• [Assigned task]
Copy every line of the records exactly, without including the images.

Data records
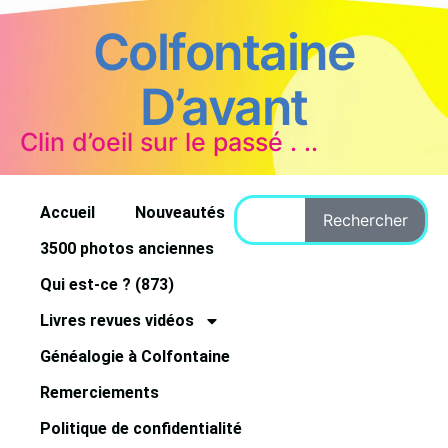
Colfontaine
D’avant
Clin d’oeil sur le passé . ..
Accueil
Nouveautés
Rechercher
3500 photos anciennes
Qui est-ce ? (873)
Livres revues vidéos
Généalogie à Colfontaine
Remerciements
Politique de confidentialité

• [Exercise answer]
Colfontaine
D’avant
Clin d’oeil sur le passé . ..
Accueil
Nouveautés
Rechercher
3500 photos anciennes
Qui est-ce ? (873)
Livres revues vidéos
Généalogie à Colfontaine
Remerciements
Politique de confidentialité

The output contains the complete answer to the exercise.